Yesterday, the deputy mayor for education (DME) made the announcement official: the cross-sector task force, to coordinate how charters and DCPS work together, is now ready to roll.
The task force consists of 26 members, chaired by DME Jennifer Niles and former mayor Anthony Williams. The DME is the founder and former head of the E.L. Haynes charter school. The former mayor recently penned a Post op-ed noting that DC school reforms are working, as evidenced in the latest test results, and has been a proponent of school vouchers.
Of the task force’s 26 members, selected from more than 100 applicants, just seven are identified as parents with no other official role in school issues, whether as an employee or agent of a school or city agency or as an employee of an education advocacy organization.
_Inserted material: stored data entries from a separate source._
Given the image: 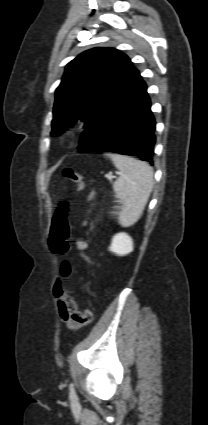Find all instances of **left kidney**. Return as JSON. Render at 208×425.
Listing matches in <instances>:
<instances>
[{"instance_id": "5707ae66", "label": "left kidney", "mask_w": 208, "mask_h": 425, "mask_svg": "<svg viewBox=\"0 0 208 425\" xmlns=\"http://www.w3.org/2000/svg\"><path fill=\"white\" fill-rule=\"evenodd\" d=\"M109 249L117 255H127L133 251L132 238L124 232L118 233L112 238Z\"/></svg>"}]
</instances>
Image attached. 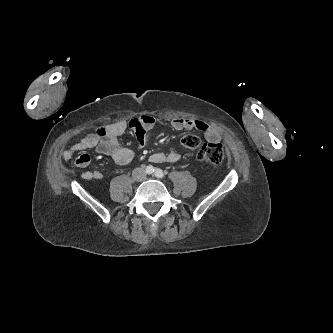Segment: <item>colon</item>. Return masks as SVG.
<instances>
[{
  "mask_svg": "<svg viewBox=\"0 0 333 333\" xmlns=\"http://www.w3.org/2000/svg\"><path fill=\"white\" fill-rule=\"evenodd\" d=\"M181 143L189 150H198L197 158L201 161H205L213 165H219L225 159V152L222 145L211 142L201 144L200 137L194 134L184 136Z\"/></svg>",
  "mask_w": 333,
  "mask_h": 333,
  "instance_id": "5ec220e1",
  "label": "colon"
}]
</instances>
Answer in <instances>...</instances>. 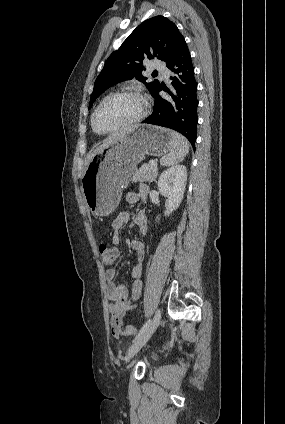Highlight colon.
I'll use <instances>...</instances> for the list:
<instances>
[{
	"label": "colon",
	"instance_id": "obj_1",
	"mask_svg": "<svg viewBox=\"0 0 285 424\" xmlns=\"http://www.w3.org/2000/svg\"><path fill=\"white\" fill-rule=\"evenodd\" d=\"M99 253H100L102 261L105 265L113 264L118 257L117 249L112 247V246L106 245V244H100L99 245ZM113 324H114L115 327H119L118 317L113 318ZM124 330L126 332L130 333L131 335L135 334V332H136L135 329L130 327V326L124 327Z\"/></svg>",
	"mask_w": 285,
	"mask_h": 424
}]
</instances>
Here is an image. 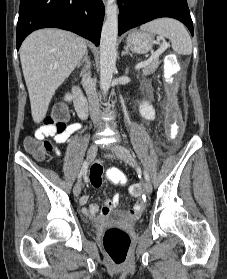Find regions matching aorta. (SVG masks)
Listing matches in <instances>:
<instances>
[{"mask_svg":"<svg viewBox=\"0 0 227 279\" xmlns=\"http://www.w3.org/2000/svg\"><path fill=\"white\" fill-rule=\"evenodd\" d=\"M118 36V5L108 0L100 40V87L106 93L116 68V43Z\"/></svg>","mask_w":227,"mask_h":279,"instance_id":"762f6f07","label":"aorta"}]
</instances>
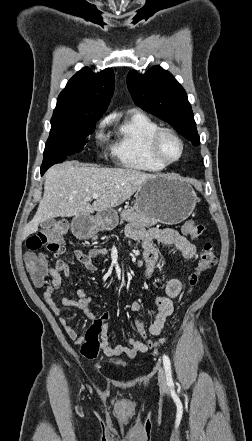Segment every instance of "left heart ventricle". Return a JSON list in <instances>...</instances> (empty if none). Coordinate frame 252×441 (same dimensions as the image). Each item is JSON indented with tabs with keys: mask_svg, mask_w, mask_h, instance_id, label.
Returning <instances> with one entry per match:
<instances>
[{
	"mask_svg": "<svg viewBox=\"0 0 252 441\" xmlns=\"http://www.w3.org/2000/svg\"><path fill=\"white\" fill-rule=\"evenodd\" d=\"M159 150L164 159L173 160L180 154V145L175 139L165 136L160 141Z\"/></svg>",
	"mask_w": 252,
	"mask_h": 441,
	"instance_id": "left-heart-ventricle-1",
	"label": "left heart ventricle"
}]
</instances>
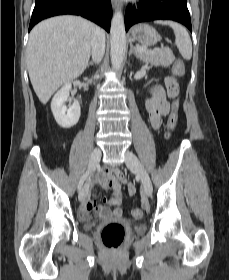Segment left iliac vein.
I'll return each mask as SVG.
<instances>
[{
	"instance_id": "1",
	"label": "left iliac vein",
	"mask_w": 229,
	"mask_h": 280,
	"mask_svg": "<svg viewBox=\"0 0 229 280\" xmlns=\"http://www.w3.org/2000/svg\"><path fill=\"white\" fill-rule=\"evenodd\" d=\"M125 163L131 171L135 172L138 175V177L141 180L145 194L150 197L152 195L153 190L151 179L143 165L140 163L138 157L131 151H126Z\"/></svg>"
}]
</instances>
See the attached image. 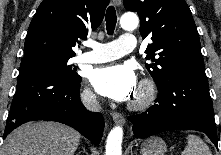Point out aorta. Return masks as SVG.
<instances>
[{
	"mask_svg": "<svg viewBox=\"0 0 221 155\" xmlns=\"http://www.w3.org/2000/svg\"><path fill=\"white\" fill-rule=\"evenodd\" d=\"M138 17L134 14H125L121 17V27L127 31L137 28ZM123 138V129L120 126L114 127L108 134L106 141V155H121V144Z\"/></svg>",
	"mask_w": 221,
	"mask_h": 155,
	"instance_id": "obj_1",
	"label": "aorta"
}]
</instances>
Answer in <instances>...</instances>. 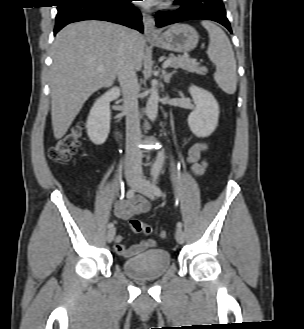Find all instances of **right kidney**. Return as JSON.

Less than half of the total–11 members by my count–have current connections to DCPS. About the same number–10 members by my count–have current connections to charter schools or advocacy organizations. (According to the DME FAQ sheet on the task force, DC charter schools educate 45% of DC public education students; DCPS educates 55%.)
The press release from the DME quoted Mayor Bowser saying that the task force will “learn from what’s best in each sector in order to give all students and families what they need and deserve–a world class public education system.” (Admirable as that sentiment is, it kind of skips over the, um, urgency that some parents, including this one, felt when calling for such coordination last year.)
The group will begin its meetings in January, according to the following schedule: January 26, February 23, March 22, April 26, May 24, June 28, July 26, August 23, September 27. It is slated to continue meeting through July 2017. All meetings are open to the public (thanks to a ruling by the Office of Open Government and a concerned citizen who filed a complaint).
The schedule, along with other information, is available at the task force’s FAQ page. In addition, the DME’s website lists a number of ways for the public to get involved, including focus groups and community meetings.